Wednesday, November 08, 2006

OHIO’S “SILICON VALLEY OF ALTERNATIVE ENERGY”


GETTING REAL

Over fifty people from 36 NE Ohio business organizations drilled into the business of Advanced Energy today (November 8, 2006), putting rubber on the road that leads to Ohio’s “Silicon Valley of Alternative Energy”, as our new Senator-elect, Sherrod Brown, puts it. They didn’t come to dissect policy or discuss legislation, but to identify opportunities to put NE Ohio’s manufacturing expertise to work in emerging advanced or alternative energy markets.
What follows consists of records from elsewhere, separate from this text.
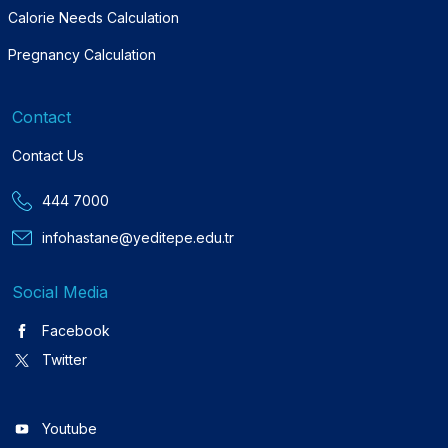
Calorie Needs Calculation
Pregnancy Calculation
Contact
Contact Us
444 7000
infohastane@yeditepe.edu.tr
Social Media
Facebook
Twitter
Youtube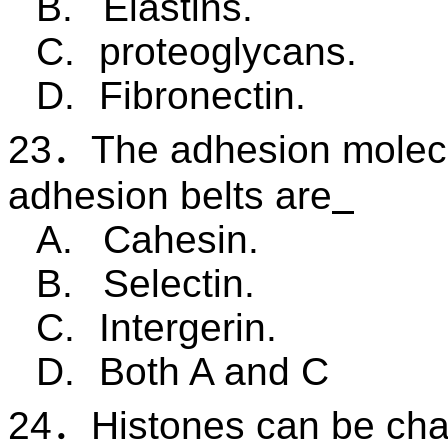
B.
Elastins.
C.
proteoglycans.
D.
Fibronectin.
23
．
The adhesion molec
adhesion belts are
A.
Cahesin.
B.
Selectin.
C.
Intergerin.
D.
Both A and C
24
．
Histones can be cha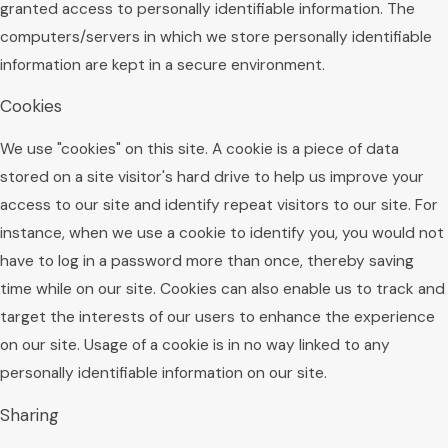
granted access to personally identifiable information. The
computers/servers in which we store personally identifiable
information are kept in a secure environment.
Cookies
We use "cookies" on this site. A cookie is a piece of data
stored on a site visitor's hard drive to help us improve your
access to our site and identify repeat visitors to our site. For
instance, when we use a cookie to identify you, you would not
have to log in a password more than once, thereby saving
time while on our site. Cookies can also enable us to track and
target the interests of our users to enhance the experience
on our site. Usage of a cookie is in no way linked to any
personally identifiable information on our site.
Sharing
The event was cosponsored by WIRE-Net, the NE Ohio Campaign for American Manufacturing, the Cleveland Foundation, and Charter One Bank. Back in 2003, Ohio was in the thick of a vicious economic restructuring and had lost several hundred-thousand manufacturing jobs and over 1000 manufacturing firms. WIRE-Net’s Board stepped up and help create a public debate about the dire situation facing NE Ohio communities that depend heavily on manufacturing for jobs, taxes, innovation and economic health. That effort resulted in the formation of the NE Ohio Campaign for American Manufacturing or NEOCAM, which now includes a dozen organizations from across our region that speak for nearly 1000 manufacturing firms and their 60,000 employees. NEOCAM includes WIRE-Net, the major metalworking and metal finishing associations, the United Steelworkers of America-District 1, and others.
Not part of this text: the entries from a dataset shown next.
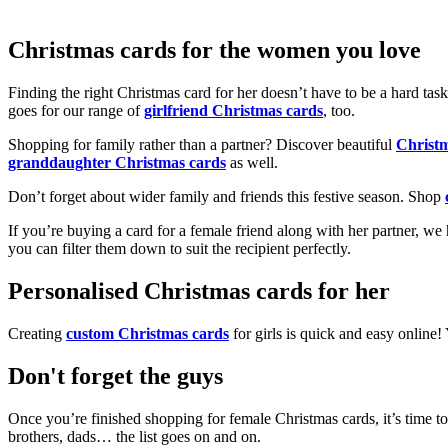
Christmas cards for the women you love
Finding the right Christmas card for her doesn’t have to be a hard tas
goes for our range of
girlfriend Christmas cards
, too.
Shopping for family rather than a partner? Discover beautiful
Christ
granddaughter Christmas cards
as well.
Don’t forget about wider family and friends this festive season. Shop
If you’re buying a card for a female friend along with her partner, w
you can filter them down to suit the recipient perfectly.
Personalised Christmas cards for her
Creating
custom Christmas cards
for girls is quick and easy online
Don't forget the guys
Once you’re finished shopping for female Christmas cards, it’s time to
brothers, dads… the list goes on and on.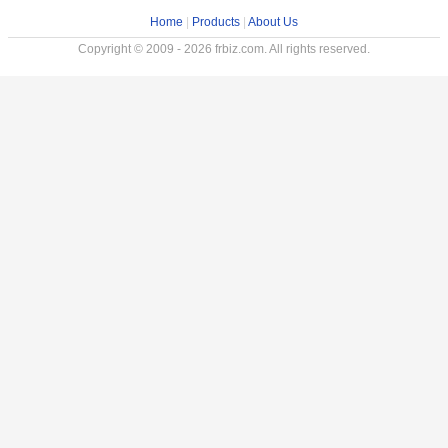
Home
|
Products
|
About Us
Copyright © 2009 - 2026 frbiz.com. All rights reserved.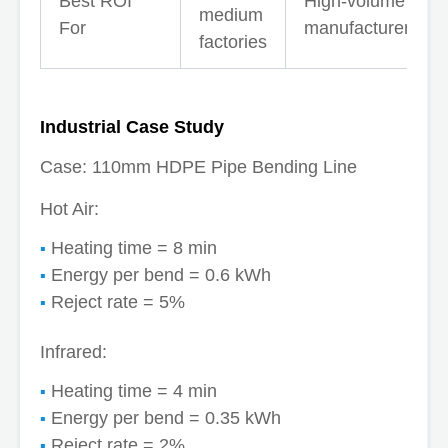
Best ROI
High-volume
medium
For
manufacturers
factories
Industrial Case Study
Case: 110mm HDPE Pipe Bending Line
Hot Air:
Heating time = 8 min
Energy per bend = 0.6 kWh
Reject rate = 5%
Infrared:
Heating time = 4 min
Energy per bend = 0.35 kWh
Reject rate = 2%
NEOCAM has pushed for legislative solutions to manufacturing challenges and has held several town hall forums that have looked at the impact of our inadequate trade policies on NE Ohio; we’ve held public forums with our candidates for Governor, including Governor-elect Ted Strickland; and candidates for Cleveland mayor, including Mayor Frank Jackson.

Today’s event was the second in our “Perspectives on American Manufacturing” series. This series kicked off in late September with a forum on Trade and US Manufacturing at the Union Club, where over 150 business leaders heard Dan DiMicco, CEO of Nucor Steel, deconstruct the myth of free trade.

Today we didn’t gather to debate policy, but instead to create practical awareness of opportunities in several emerging energy fields. The question was could we create meaningful links between NE Ohio companies, and new business opportunities in various segments of the energy field. Richard Steubi, of the Cleveland Foundation, an entrepreneur by nature, was willing to work closely with us to bring experts together with leaders from a variety of companies to bring new business to Cleveland.

So joining us today were leaders from many segments of NE Ohio’s business community, including lenders, law, economic development, investors, and, most importantly entrepreneurs and leaders of Ohio manufacturing firms of all sizes in

  • precision metal forming,
  • electronics,
  • hydraulics,
  • metalworking and machining,
  • plastics and polymers,
  • metal castings and others.

We can look backward and see great Ohio innovators in the energy field, like Charles Brush, who built perhaps the first functioning electricity generating windmill at his Euclid Avenue property in 1890 (check out the picture above from the December 1890 issue of Scientific American...taken at Brush's Euclid Avenue mansion. He used the windmill to recharge his batteries.) … but I’d rather look ahead to the great ideas and businesses that we can help generate out of the meeting held today. We’ve only started this “New Markets Initiative”, but we believe there is great potential, as expressed from the animated business-to-business discussions that Richard Steubi and his colleagues kick-started. And we already know companies that are doing great business building wind turbine gearboxes, and dryers for the PEM fuel cell industry. There is reason for optimism.

We also believe that this down to earth, face to face and “shoe leather” approach to economic development is what is needed to make the dream of a new kind of Ohio “silicon valley” a reality. We’re looking forward to working with our new Ohio leaders to make it real.